Steps For Building Predictive Models

Dec 13, 2021
4 min read

The use of predictive analytics (PA) models is on the rise. It is intended to drive increased sales and provide data to refine marketing strategies. The use of these models is thus becoming a common practice to measure, for example, consumers' desire or purchasing capacity and, therefore, calibrate scales and communication campaigns.

The Organization of the PA Model

The organizational model of the PA function is to build a complete PA team. An alternative to this model is to use tools to automate specific time-consuming tasks. Examples of this platform type include DataRobot, Alteryx, RapidMIner, and WTW Emblem for non-life insurance pricing. This type of tool aims to alleviate the need for specialized PA resources by facilitating the construction of models.

Regarding the development of a predictive model, the starting point is to identify the needs of the business, driven by the project owner. This will influence the choice of model used, all other things being equal.

Below is a list of the usual steps to follow for any PA task:

Integrate the PA initiative into a business context
Define data needs
Clean data
Please choose a model and develop it from the available data
Test the model
To throw it

The PA Models: What are the Benefits?

This type of tool is not going to help solve business problems or find data. Nor will it replace field knowledge, the need for a data dictionary, or translate the "bad data, bad results" problem.

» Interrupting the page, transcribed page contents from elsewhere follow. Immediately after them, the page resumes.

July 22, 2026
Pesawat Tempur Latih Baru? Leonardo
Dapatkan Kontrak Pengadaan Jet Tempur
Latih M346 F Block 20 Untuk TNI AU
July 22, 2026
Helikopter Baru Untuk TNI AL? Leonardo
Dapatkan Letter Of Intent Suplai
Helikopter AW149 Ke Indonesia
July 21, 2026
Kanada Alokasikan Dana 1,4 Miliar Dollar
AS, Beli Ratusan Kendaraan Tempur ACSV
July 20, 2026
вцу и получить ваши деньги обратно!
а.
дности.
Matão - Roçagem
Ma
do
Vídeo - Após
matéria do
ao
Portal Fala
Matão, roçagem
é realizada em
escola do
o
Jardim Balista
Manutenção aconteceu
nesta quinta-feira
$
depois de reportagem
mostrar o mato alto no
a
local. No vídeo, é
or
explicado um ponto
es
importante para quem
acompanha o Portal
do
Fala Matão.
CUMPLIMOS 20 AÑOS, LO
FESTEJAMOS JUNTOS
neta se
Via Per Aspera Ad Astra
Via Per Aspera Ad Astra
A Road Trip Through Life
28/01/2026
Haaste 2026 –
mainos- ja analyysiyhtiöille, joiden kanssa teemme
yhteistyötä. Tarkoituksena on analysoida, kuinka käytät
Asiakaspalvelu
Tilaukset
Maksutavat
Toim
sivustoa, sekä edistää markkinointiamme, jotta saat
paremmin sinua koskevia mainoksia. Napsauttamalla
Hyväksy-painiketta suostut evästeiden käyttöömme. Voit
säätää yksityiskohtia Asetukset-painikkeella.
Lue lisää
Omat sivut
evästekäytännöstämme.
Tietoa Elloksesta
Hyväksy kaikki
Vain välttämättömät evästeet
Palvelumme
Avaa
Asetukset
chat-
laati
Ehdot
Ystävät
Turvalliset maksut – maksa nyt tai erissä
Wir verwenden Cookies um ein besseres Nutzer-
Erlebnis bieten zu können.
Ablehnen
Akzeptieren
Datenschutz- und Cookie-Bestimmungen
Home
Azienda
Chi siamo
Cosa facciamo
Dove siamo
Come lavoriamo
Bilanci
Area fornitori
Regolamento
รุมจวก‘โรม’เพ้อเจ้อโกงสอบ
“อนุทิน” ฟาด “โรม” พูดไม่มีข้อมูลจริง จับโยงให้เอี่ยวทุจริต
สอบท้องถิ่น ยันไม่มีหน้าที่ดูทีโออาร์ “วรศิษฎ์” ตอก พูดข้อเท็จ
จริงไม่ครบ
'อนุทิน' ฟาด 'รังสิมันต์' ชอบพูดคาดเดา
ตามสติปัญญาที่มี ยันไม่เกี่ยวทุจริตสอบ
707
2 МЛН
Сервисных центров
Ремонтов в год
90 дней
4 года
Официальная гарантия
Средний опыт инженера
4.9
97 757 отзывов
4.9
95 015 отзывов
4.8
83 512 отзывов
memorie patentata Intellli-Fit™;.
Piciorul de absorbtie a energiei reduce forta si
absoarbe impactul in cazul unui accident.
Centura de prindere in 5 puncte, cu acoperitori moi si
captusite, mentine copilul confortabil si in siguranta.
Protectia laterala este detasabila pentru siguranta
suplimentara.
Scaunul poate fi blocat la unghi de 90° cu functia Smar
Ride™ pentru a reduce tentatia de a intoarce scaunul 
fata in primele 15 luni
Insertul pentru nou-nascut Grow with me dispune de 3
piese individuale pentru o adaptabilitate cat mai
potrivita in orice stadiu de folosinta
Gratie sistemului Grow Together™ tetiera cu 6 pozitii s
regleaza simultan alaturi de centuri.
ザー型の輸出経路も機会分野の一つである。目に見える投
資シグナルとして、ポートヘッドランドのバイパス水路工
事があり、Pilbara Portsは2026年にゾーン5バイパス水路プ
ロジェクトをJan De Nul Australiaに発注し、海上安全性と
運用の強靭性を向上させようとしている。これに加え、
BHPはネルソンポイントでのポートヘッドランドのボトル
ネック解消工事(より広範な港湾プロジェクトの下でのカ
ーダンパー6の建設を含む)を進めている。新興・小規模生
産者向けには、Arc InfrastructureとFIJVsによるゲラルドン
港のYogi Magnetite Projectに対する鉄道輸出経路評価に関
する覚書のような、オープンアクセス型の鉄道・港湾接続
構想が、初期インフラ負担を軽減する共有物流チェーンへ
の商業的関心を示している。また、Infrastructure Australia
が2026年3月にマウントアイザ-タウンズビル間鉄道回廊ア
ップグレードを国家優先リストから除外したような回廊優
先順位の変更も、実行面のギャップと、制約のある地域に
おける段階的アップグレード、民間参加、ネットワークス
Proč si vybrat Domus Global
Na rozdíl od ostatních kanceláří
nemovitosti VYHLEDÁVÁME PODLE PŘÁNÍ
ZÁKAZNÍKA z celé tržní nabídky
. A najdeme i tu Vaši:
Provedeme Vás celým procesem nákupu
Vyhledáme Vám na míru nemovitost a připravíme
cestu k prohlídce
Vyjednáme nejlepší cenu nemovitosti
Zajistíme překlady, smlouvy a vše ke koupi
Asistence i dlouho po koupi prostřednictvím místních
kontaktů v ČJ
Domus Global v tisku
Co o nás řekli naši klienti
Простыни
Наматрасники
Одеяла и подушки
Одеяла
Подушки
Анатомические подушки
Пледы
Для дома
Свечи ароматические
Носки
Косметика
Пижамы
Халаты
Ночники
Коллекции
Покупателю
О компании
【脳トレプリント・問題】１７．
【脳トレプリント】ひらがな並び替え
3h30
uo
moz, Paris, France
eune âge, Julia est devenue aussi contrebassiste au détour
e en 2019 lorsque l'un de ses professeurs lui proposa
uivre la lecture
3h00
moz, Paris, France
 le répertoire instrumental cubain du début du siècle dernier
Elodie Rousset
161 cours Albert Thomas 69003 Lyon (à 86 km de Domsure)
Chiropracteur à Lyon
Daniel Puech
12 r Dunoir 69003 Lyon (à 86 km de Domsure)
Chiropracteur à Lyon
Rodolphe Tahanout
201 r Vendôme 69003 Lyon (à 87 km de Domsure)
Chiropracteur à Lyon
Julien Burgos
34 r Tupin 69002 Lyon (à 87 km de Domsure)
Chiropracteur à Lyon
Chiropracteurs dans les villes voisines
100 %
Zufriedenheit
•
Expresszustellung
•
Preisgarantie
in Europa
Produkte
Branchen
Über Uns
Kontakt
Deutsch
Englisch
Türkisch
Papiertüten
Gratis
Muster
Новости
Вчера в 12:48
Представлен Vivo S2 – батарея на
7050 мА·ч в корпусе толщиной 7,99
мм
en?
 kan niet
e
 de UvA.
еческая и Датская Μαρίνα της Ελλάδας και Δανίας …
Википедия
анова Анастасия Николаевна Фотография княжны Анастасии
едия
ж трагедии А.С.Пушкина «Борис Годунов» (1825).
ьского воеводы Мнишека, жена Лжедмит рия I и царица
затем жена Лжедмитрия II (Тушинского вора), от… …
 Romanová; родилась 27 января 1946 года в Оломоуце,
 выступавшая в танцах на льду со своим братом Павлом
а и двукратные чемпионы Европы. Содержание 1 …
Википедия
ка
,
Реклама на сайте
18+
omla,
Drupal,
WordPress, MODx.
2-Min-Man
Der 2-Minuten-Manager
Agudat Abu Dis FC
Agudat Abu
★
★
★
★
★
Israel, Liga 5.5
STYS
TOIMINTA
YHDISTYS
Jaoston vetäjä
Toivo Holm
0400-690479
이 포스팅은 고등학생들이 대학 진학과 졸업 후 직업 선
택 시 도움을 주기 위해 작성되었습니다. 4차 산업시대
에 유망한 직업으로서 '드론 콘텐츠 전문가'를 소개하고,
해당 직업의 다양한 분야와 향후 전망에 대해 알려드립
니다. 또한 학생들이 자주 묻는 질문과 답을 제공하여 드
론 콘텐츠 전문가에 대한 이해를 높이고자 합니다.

On all these points, it is up to the user to do their job.

What the tool does is:

Automate the first data cleaning (missing values, creation of age groups or others, a cloud of keywords to encode text into variables, detection of outliers, etc.),
Build all possible and imaginable models on a sample of data (PCA, ARMA, generalized linear model, decisional tree forest, gradient boosted trees classifier with early stopping [3], etc.,
Test and validate the second sample of data, and classify the models according to their prediction capacities.
The tool adds the appropriate panoply of additional features: visible code, technical documentation in MS Word, graphical representation of the predictive capacity of each variable under each model (with dependency analysis), and many more not listed here.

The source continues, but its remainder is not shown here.